### Your instructions
Take every line from the entries below that includes the word "forskellige" and copy it.

### Extracted data
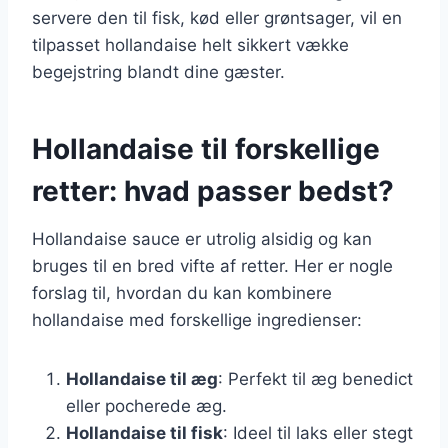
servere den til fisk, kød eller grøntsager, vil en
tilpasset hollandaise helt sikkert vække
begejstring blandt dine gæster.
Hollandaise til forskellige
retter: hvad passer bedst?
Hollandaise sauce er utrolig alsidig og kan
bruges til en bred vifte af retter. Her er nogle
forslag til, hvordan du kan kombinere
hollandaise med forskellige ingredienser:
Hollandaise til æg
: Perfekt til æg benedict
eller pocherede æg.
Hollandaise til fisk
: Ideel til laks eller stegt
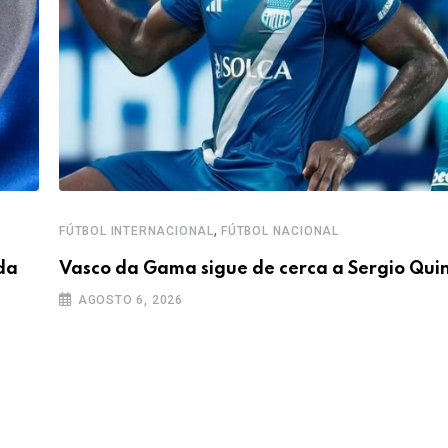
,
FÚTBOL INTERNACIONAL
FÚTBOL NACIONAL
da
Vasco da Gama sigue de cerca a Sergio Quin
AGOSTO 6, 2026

### Your solution
Hollandaise til forskellige
hollandaise med forskellige ingredienser:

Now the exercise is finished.